Uncut, the cocaine — said to be 97 per cent pure — is estimated to be worth about $60 million. Cut and on the street, police say the value increases to at least $250 million.
Typically, cocaine found on the street is about 30-40 per cent pure, OPP deputy commissioner Rick Barnum explained. Once cut and supplemented with filling agents, such as fentanyl, the amount of product increases to between 2,122 and 3,183 kg.
Police say the cocaine was brought to Canada from Argentina via ocean-going vessels. It would arrive in Montreal disguised in garden stones and be transported into Ontario, where it would be distributed throughout the province and the entire country.

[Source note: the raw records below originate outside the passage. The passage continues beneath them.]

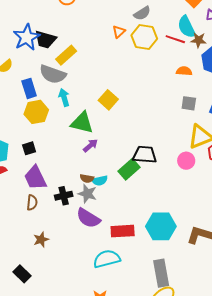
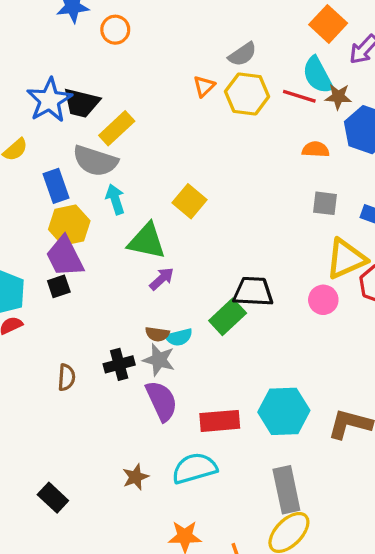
purple trapezoid: (35, 178) -> (65, 257), moved
purple semicircle: (88, 218) -> (162, 401), turned -145
brown star: (41, 240) -> (136, 477), moved

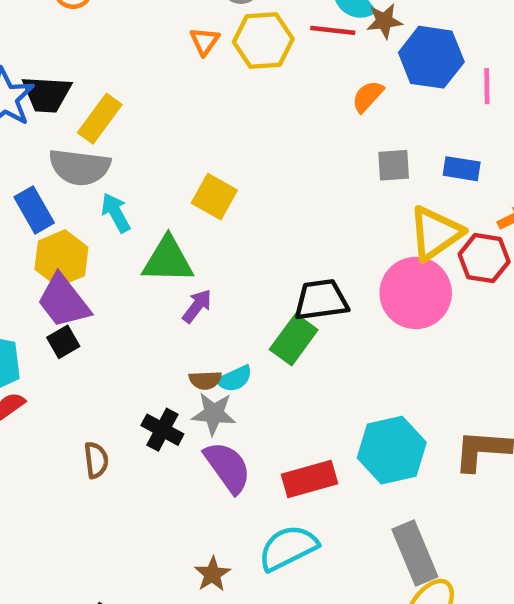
orange semicircle: (316, 149) -> (368, 96), turned -40
pink circle: (323, 300) -> (416, 293), size x1.8
black cross: (119, 364) -> (162, 430), turned -36

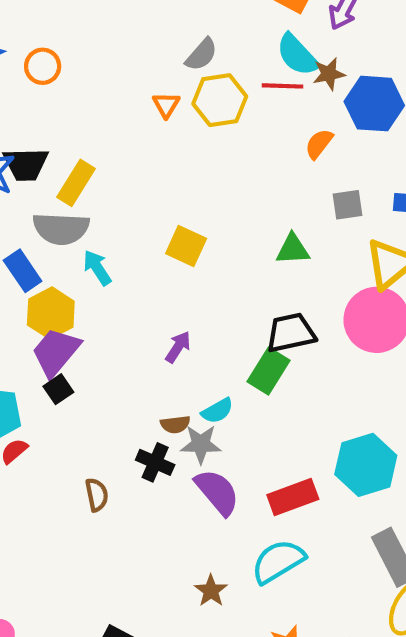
green triangle: (168, 260) -> (293, 249), moved, size x0.7
purple trapezoid: (64, 301) -> (56, 352), turned 82
brown semicircle: (205, 380) -> (175, 424), moved

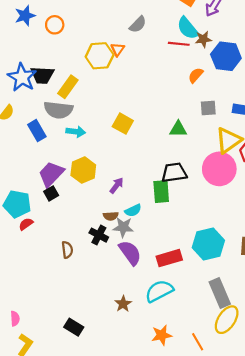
yellow hexagon: (220, 100) -> (100, 56), moved
cyan arrow: (97, 268) -> (76, 132), turned 126
yellow hexagon: (51, 313) -> (83, 170), moved
purple arrow: (178, 347) -> (117, 185), moved
green rectangle: (269, 371) -> (161, 192), turned -40

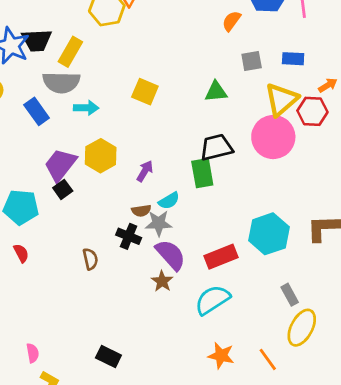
red semicircle: (26, 224) -> (21, 253), moved, turned 104
gray rectangle: (220, 293) -> (290, 295), size x0.6
brown star: (123, 304) -> (162, 281), moved
orange star: (162, 335) -> (221, 356), turned 30

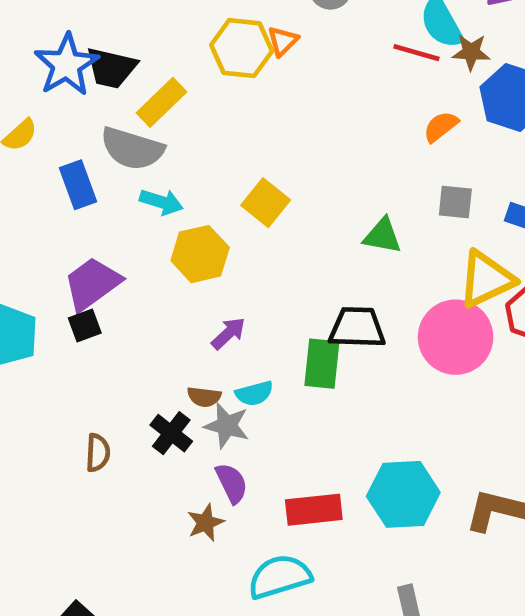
yellow hexagon: (101, 156) -> (200, 254), moved
purple semicircle: (171, 255) -> (232, 483), size x0.7

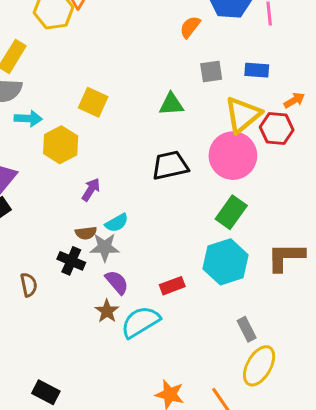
green rectangle: (322, 364) -> (231, 212), moved, turned 44
red rectangle: (314, 510) -> (172, 286), size x0.7
cyan semicircle: (280, 577) -> (140, 322), moved

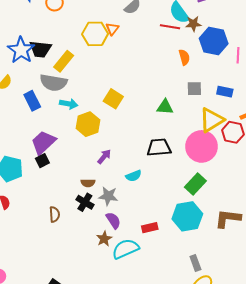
orange semicircle: (190, 27) -> (184, 57), turned 119
cyan semicircle: (117, 223) -> (134, 176), moved
brown semicircle: (86, 233) -> (88, 183), moved

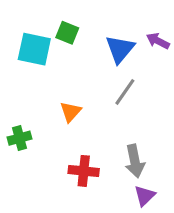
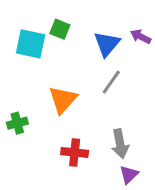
orange triangle: (71, 112) -> (63, 100), size x1.5

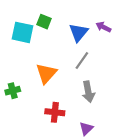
gray arrow: (120, 144) -> (88, 92), moved
purple triangle: (129, 174) -> (86, 128), moved

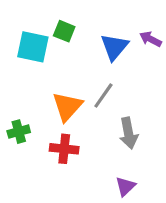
gray line: (82, 60) -> (103, 95), moved
red cross: (55, 112) -> (64, 149), moved

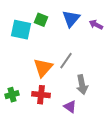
blue triangle: (114, 47) -> (71, 19), moved
green cross: (19, 132) -> (12, 95), moved
purple triangle: (125, 186) -> (70, 107), moved, turned -40

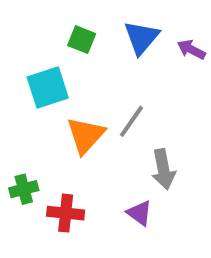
cyan square: (21, 30) -> (48, 87), moved, turned -30
red cross: (41, 95) -> (66, 213), moved

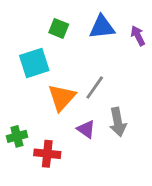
blue triangle: (141, 38) -> (102, 27), turned 44
purple arrow: (191, 50) -> (138, 36), turned 36
purple triangle: (139, 213) -> (86, 129), moved

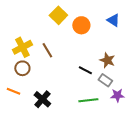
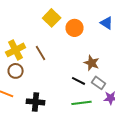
brown star: (107, 60) -> (92, 63), moved
black line: (85, 70) -> (79, 81), moved
black cross: (42, 99) -> (36, 102), turned -36

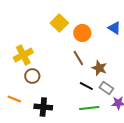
brown line: (41, 53) -> (78, 58), moved
brown circle: (16, 71) -> (32, 76), moved

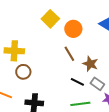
yellow cross: (23, 55) -> (14, 51), turned 30

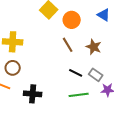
brown star: (90, 64) -> (94, 47), moved
brown circle: (23, 72) -> (13, 68), moved

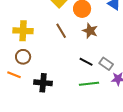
brown line: (68, 45) -> (61, 31), moved
brown star: (94, 47) -> (90, 31), moved

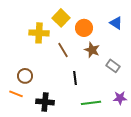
yellow cross: (23, 31) -> (39, 33), moved
black line: (86, 62) -> (75, 78), moved, turned 56
gray rectangle: (106, 64) -> (113, 66), moved

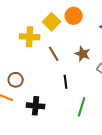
orange circle: (84, 28) -> (74, 16), moved
green line: (91, 103) -> (82, 107), turned -66

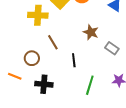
brown line: (54, 54) -> (53, 42), moved
brown circle: (16, 80) -> (32, 58), moved

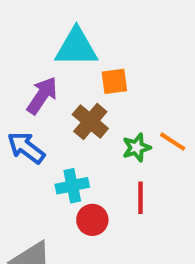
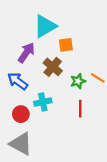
cyan triangle: (76, 47) -> (45, 26), turned -30
red circle: (92, 220) -> (21, 114), moved

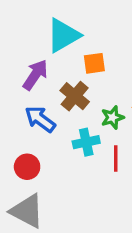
blue arrow: (18, 81) -> (40, 119), moved
cyan cross: (43, 102) -> (86, 142), moved

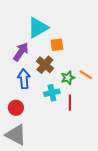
blue arrow: (40, 119) -> (24, 79), turned 48

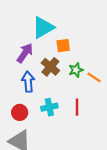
green star: (68, 78) -> (76, 70), moved
cyan cross: (52, 93) -> (49, 107), moved

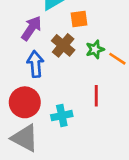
cyan cross: (49, 107) -> (62, 116), moved
red circle: (20, 112) -> (25, 102), size x1.5

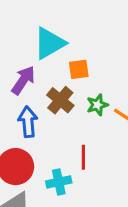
red line: (96, 96) -> (83, 157), moved

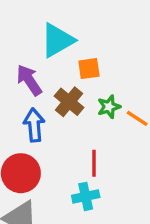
purple arrow: (23, 80) -> (29, 80), turned -68
cyan cross: (59, 182) -> (86, 196), moved

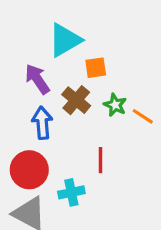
green star: (109, 107) -> (115, 105), turned -30
cyan cross: (86, 196) -> (71, 192), moved

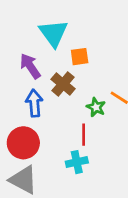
cyan triangle: (65, 40) -> (53, 33), turned -36
green star: (115, 105) -> (96, 107), moved
cyan cross: (71, 192) -> (77, 162), moved

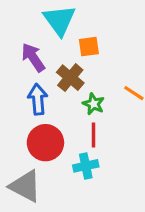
green star: (96, 107) -> (94, 104), moved
red circle: (23, 143) -> (45, 143), moved

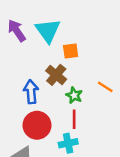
purple arrow: (33, 57) -> (17, 31), moved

“This such a large amount that — cut several thousands and thousands of times — results in a lot of product that could be on the street,” Hawkes said.
“More product than we’d see just for Ontario.”
The stones would be transported on palates, inside 40-foot-long containers, each stacked about fourto-five feet high. Mixed in among legitimate quartzite, random stones would be slightly hollowed out and filled with cocaine, before being resealed with concrete.
The discovery of the cocaine was not made by Canadian Border Service Agency drug dogs, but rather through a number of other investigative methods. Once seized, the dogs were used to see if they could sniff out the contraband, and were unsuccessful.
Barnum called the people behind the operation professionals. Without the investigative phase, it would have been “near impossible” to know there was any cocaine being smuggled at all.
“(The dogs) do amazing work, they really do,” Barnum said. “In this case, inside (the stones) ... there was other masking substances on there to throw a scent. Once you seal it up and pile a bunch of other rocks around, you’re not going to get that.”
Project HOPE began in March as an intelligence operation, Barnum said, with the first two accused arrested in May. The third accused was arrested in July.
With the investigation, police were focusing on persons who were bringing the cocaine the Greater Toronto Area. What they soon discovered was what Barnum called “an intercontinental smuggling operation,” later confirmed to have connections to Mexican drug cartels.
Luis Enrique Karim-Altamirano, 52, of Vaughan, Mauricio Antonio Medina-Gatica, 36, of Brampton and Iban Orozco-Lomeli, 45, of Toronto are each charged with importation of cocaine and possession of cocaine for the purpose of trafficking. Karim-Altamirano, the only of the three still in custody, was also charged with drive while disqualified.
Both Karim-Altamirano and Orozco-Lomeli are Canadian citizens, Barnum said. Medina- Gatica is a native of Costa Rica.